**EXERCISE INSTRUCTIONS**
Go line by line through the data below and work out how many lines contain "Dios"; the answer is that number alone.

**RAW DATA**
Start of Block
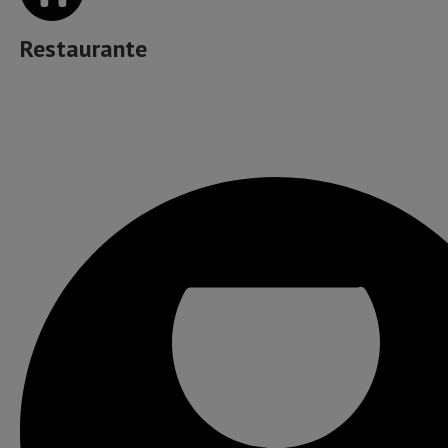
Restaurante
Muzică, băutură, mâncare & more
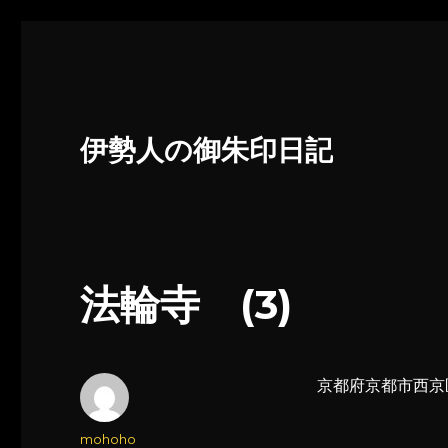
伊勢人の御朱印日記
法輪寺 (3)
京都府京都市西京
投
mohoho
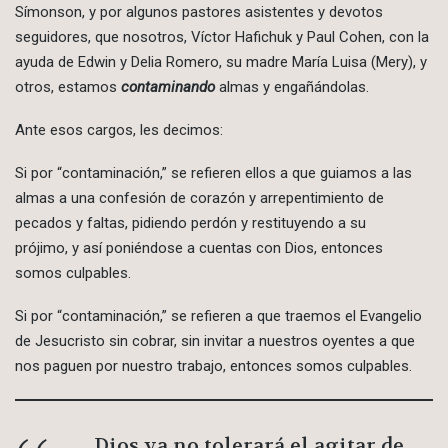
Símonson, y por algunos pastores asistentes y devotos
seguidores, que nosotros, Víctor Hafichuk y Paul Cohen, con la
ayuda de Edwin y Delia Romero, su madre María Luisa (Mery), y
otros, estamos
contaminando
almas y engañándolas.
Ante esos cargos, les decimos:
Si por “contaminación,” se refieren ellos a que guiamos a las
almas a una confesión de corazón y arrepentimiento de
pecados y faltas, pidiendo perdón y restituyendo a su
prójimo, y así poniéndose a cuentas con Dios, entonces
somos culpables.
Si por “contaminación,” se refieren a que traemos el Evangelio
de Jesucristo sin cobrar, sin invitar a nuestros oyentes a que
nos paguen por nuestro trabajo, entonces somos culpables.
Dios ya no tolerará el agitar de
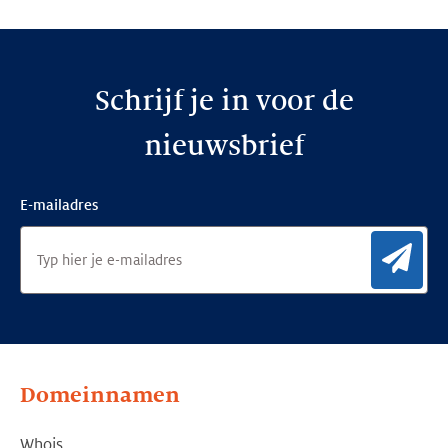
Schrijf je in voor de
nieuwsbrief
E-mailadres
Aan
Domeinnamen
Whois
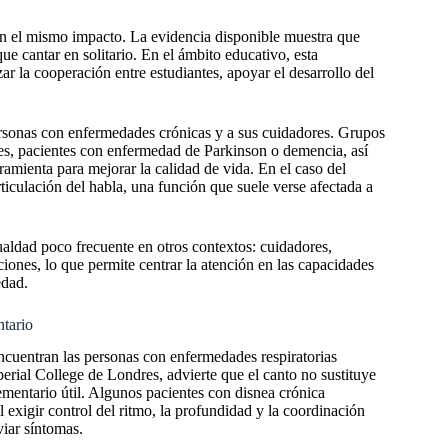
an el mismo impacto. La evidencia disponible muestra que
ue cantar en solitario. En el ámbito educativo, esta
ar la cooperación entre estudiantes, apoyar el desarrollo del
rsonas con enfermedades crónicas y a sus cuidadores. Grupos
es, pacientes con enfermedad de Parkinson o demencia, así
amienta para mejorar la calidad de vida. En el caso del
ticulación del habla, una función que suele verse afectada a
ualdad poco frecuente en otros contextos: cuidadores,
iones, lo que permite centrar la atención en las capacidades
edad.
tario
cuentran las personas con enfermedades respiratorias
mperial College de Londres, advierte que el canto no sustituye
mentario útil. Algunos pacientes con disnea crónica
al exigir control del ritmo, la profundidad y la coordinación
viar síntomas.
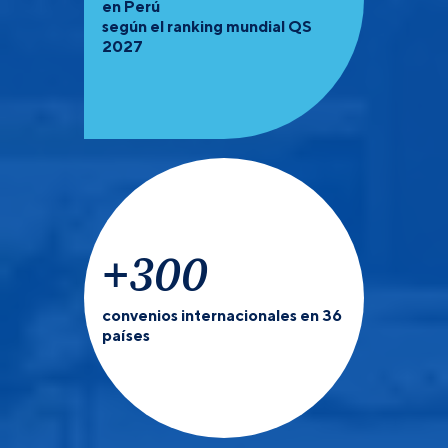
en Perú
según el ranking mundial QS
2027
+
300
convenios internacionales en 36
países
End of Block
Start of Block
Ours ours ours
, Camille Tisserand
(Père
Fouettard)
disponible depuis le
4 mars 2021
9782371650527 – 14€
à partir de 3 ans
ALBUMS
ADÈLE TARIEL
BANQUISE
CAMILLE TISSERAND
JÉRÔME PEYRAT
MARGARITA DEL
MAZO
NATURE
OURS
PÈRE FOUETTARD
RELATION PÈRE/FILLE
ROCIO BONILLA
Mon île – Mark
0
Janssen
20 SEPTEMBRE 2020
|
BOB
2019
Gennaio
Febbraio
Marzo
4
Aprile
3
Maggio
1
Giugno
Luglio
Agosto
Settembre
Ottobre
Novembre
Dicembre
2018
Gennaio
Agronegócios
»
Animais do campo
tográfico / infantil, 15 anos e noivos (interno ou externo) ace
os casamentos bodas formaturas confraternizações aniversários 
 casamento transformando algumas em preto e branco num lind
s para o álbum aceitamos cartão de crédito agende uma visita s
End of Block
Start of Block
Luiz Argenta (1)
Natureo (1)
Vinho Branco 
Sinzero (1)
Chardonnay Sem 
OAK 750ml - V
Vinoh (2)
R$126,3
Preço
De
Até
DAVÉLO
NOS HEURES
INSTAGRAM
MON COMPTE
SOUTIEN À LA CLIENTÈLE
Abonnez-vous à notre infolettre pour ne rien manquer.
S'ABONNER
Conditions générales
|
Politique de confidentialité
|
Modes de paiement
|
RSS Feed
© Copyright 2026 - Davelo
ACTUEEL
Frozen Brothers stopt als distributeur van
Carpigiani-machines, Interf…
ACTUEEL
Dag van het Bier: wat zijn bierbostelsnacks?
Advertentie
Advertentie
End of Block
**SOLUTION FOR THIS TASK**
2